One agent that has not previously been included in the SVT guidelines is ivabradine (Corlanor, Amgen), a drug that is approved by the US Food and Drug Administration (FDA) to prevent the worsening of heart failure in stable patients with a heart rate of >70 per minute on maximally tolerated beta-blockers. Although the use is off-label, the treatment guidelines state ivabradine is a reasonable treatment option for the ongoing management of patients with symptomatic inappropriate sinus tachycardia (class IIa, level of evidence B-R).

"Ivabradine was recently approved for the sinus tachycardia that can accompany heart failure, but it has unique properties, in limited studies, for inappropriate sinus tachycardia, a problem for which we have never had satisfactory therapeutic options," Page told heartwire .

As part of an extensive evidence review, the ACC/AHA/HRS experts also addressed treatment options for patients with Wolfe-Parkinson-White (WPW) syndrome and patients with asymptomatic ventricular preexcitation (WPW pattern on ECG). Page noted that in patients who lose preexcitation with exercise testing, it might be useful to identify patients at low risk of rapid conduction over the accessory pathway as WPW can be a life-threatening condition.

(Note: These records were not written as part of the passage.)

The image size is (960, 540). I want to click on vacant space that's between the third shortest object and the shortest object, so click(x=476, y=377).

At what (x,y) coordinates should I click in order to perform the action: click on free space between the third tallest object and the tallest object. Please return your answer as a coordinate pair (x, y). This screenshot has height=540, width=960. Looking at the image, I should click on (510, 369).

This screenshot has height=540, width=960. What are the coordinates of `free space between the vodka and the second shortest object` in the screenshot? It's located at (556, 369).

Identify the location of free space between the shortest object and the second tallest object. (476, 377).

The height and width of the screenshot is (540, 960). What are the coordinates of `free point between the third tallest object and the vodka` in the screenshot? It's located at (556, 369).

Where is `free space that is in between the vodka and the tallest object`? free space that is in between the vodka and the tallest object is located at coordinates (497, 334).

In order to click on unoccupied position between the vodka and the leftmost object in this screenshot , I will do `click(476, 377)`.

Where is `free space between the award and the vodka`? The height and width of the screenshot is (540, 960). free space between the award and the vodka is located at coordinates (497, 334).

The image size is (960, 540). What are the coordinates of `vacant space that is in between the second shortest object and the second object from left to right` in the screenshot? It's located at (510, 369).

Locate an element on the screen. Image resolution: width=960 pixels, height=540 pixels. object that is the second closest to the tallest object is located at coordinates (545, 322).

They state that it is "reasonable" (class IIa recommendation) for an EP study in asymptomatic patients with preexcitation in order to risk-stratify these patients for arrhythmic events. Catheter ablation is also a reasonable option (class IIa) if the EP study identifies patients at high risk for arrhythmic events or in individuals with specific types of jobs, such as airline pilots. "Likewise, the guideline also says that it's reasonable to simply observe," said Page.

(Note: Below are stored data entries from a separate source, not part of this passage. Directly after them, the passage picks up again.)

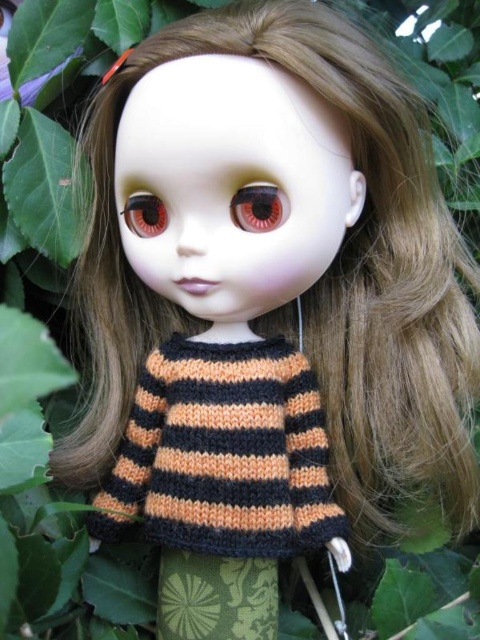 Question: Which of the following is the farthest from the observer?

Choices:
 (A) matte brown eye at center
 (B) green knitted leggings at lower center

Answer: (B)

Question: Estimate the real-world distances between objects in this image. Which object is farther from the matte brown eye at center?

Choices:
 (A) orange knitted sweater at center
 (B) matte plastic eye at center
 (C) green knitted leggings at lower center

Answer: (C)

Question: Which object is closer to the camera taking this photo?

Choices:
 (A) orange knitted sweater at center
 (B) green knitted leggings at lower center
 (C) matte plastic eye at center
 (D) matte brown eye at center

Answer: (D)

Question: Is orange knitted sweater at center positioned before matte brown eye at center?

Choices:
 (A) yes
 (B) no

Answer: (B)

Question: Is orange knitted sweater at center to the left of matte brown eye at center from the viewer's perspective?

Choices:
 (A) yes
 (B) no

Answer: (A)

Question: Is orange knitted sweater at center below green knitted leggings at lower center?

Choices:
 (A) yes
 (B) no

Answer: (B)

The writing committee also factored in quality-of-life considerations, noting that patients with SVT may experience recurring symptoms that negatively affect their day-to-day activities. Light-headedness and syncope, brought on by tachycardia, can get in the way of driving, for example. In addition to quality of life, the ACC/AHA/HRS recommendations also address the cost-effectiveness of various therapies, including the comparisons of medical therapy vs catheter ablation.

Page said while the experts considered quality of life, cost-effectiveness, and shared decision making in the management of patients with SVT, there were not enough data to make any specific recommendations in the new document.

Like previous guidelines, the strength of the recommendations range from class I, a strong recommendation that is clinically indicated/useful/beneficial or should be performed, to class III, which means the therapy provides no benefit or is potentially harmful or associated with excess morbidity/mortality.

However, the new SVT guidelines introduce a modified method of assessing the quality of evidence, with the evidence ranging from level A, meaning high-quality evidence from more than one randomized clinical trial, to level C, which includes limited data from nonrandomized observational or registry studies (level C-LD) or expert opinion based on clinical experience (level C-EO). Level B evidence includes data from randomized trials (level B-R) and nonrandomized trials (level B-NR).

Page reports no relevant financial relationships. Disclosures of the ACC/AHA/HRS writing committee are available in the published report.